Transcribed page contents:

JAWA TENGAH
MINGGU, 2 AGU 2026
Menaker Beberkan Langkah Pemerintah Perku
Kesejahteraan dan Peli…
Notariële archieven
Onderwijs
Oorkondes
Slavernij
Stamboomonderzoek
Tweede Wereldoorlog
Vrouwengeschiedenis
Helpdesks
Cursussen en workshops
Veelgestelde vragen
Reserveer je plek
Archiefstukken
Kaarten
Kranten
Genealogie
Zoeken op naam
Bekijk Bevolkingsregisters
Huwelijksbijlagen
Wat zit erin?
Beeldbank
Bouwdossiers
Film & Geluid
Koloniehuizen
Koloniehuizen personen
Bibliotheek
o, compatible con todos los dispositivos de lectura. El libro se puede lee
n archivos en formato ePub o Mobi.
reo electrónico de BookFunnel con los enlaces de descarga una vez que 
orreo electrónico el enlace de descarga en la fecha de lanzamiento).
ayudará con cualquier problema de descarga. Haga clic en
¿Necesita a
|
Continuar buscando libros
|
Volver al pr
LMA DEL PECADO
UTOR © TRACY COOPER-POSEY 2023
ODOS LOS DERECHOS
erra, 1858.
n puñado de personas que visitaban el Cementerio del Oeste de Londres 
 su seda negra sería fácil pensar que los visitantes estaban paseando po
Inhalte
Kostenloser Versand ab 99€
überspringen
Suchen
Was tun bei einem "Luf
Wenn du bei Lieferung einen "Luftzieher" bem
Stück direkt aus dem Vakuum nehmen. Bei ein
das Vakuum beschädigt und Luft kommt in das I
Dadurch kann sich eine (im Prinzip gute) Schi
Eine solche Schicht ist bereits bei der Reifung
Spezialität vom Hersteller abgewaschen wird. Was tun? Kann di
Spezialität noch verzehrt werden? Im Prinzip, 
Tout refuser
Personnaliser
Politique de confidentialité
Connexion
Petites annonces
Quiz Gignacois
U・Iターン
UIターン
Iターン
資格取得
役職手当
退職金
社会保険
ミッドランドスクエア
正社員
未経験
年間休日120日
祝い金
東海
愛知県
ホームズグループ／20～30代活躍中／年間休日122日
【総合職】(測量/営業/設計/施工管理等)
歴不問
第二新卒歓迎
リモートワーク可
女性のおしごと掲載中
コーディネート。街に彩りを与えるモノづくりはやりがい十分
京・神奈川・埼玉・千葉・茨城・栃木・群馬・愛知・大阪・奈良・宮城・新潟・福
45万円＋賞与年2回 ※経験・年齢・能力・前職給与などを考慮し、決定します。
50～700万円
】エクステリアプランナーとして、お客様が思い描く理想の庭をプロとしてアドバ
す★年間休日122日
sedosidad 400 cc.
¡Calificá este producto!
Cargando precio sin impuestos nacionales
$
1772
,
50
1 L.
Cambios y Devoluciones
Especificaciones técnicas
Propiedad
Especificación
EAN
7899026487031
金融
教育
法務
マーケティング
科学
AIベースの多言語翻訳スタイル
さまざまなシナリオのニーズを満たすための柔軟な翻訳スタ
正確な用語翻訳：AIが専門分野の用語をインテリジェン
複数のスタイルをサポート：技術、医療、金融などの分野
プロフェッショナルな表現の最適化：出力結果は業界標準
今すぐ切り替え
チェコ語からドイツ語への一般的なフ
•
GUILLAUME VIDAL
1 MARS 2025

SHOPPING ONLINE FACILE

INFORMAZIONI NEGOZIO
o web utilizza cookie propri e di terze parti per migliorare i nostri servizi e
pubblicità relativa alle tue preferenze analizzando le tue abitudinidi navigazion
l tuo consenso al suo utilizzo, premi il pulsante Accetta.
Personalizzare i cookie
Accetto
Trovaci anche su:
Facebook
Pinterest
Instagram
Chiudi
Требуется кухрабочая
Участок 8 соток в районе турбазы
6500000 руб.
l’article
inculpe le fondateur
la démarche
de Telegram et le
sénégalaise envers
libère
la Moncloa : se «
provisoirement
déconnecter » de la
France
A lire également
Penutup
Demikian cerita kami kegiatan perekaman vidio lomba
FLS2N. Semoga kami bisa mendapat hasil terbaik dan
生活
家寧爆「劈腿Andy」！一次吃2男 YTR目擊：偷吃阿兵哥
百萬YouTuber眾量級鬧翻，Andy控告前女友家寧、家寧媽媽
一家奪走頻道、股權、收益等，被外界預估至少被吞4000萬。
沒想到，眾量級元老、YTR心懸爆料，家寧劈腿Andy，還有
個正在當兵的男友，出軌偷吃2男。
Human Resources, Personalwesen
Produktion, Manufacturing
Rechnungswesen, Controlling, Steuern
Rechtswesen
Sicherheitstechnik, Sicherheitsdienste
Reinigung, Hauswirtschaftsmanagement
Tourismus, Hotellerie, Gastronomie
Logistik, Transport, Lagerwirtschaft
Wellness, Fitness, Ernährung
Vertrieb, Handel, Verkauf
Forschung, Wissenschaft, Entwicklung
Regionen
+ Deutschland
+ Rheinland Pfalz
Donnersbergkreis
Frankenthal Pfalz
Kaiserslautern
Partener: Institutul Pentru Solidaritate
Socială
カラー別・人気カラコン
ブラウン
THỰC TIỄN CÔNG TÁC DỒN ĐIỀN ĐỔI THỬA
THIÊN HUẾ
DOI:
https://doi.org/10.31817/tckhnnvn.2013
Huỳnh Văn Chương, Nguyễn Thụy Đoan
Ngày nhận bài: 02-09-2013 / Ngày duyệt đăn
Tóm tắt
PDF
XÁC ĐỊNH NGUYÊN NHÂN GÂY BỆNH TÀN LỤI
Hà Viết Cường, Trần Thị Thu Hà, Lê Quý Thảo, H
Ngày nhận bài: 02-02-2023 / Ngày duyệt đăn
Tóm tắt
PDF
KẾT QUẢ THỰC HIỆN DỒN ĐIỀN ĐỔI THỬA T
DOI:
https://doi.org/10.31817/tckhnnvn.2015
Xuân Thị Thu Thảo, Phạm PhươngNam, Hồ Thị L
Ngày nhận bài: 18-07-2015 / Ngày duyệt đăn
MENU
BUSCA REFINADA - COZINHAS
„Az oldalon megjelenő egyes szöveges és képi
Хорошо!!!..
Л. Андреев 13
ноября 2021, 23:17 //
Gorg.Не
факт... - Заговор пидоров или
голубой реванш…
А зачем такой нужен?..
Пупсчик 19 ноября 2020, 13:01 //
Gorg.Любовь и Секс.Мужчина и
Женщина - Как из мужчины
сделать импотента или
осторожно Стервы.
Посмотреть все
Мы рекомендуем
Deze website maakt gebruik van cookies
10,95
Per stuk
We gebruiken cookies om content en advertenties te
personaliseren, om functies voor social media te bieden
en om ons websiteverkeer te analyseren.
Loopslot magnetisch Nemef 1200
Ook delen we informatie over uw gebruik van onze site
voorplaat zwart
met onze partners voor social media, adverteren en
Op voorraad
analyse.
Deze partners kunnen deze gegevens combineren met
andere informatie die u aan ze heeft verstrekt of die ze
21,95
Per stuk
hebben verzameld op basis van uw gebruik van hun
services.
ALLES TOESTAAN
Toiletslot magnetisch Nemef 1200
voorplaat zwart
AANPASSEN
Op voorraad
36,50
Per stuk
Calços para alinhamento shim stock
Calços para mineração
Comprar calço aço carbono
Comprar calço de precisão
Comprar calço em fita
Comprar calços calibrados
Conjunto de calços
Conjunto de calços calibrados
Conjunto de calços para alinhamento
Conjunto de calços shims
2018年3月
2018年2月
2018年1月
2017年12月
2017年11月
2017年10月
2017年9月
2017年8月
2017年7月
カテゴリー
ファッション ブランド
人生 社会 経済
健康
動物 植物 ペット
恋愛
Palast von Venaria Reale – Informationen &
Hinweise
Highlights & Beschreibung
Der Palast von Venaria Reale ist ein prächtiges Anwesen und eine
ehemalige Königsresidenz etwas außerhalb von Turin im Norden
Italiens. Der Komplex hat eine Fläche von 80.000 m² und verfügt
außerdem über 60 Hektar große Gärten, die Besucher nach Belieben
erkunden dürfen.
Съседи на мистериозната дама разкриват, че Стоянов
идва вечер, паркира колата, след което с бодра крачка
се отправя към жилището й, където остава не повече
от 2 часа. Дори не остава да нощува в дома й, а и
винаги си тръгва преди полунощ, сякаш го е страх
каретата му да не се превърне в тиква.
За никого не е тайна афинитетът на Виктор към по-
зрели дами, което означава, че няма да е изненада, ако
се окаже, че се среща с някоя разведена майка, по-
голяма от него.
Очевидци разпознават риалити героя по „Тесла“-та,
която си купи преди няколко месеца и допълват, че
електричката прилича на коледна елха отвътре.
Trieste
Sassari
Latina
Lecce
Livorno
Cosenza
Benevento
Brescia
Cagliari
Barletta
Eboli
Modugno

» **What is expected**
Find the lines in the records above that hold the word "Ngày", and give only how many there are.

» **Result for this task**
3